Wherever a line of the listing holds the string "aureus", copy that line.

= Provided data =
Segment Open

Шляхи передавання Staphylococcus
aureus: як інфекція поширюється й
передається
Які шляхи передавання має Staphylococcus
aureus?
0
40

Segment Closed
Segment Open

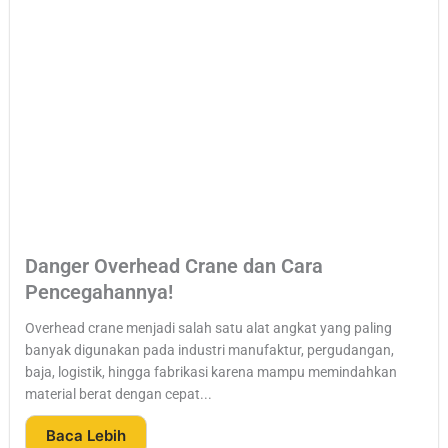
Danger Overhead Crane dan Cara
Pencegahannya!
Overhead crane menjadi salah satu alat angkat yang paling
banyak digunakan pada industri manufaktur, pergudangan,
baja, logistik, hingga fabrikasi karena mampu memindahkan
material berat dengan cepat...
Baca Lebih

Segment Closed

= Written reply =
aureus: як інфекція поширюється й
aureus?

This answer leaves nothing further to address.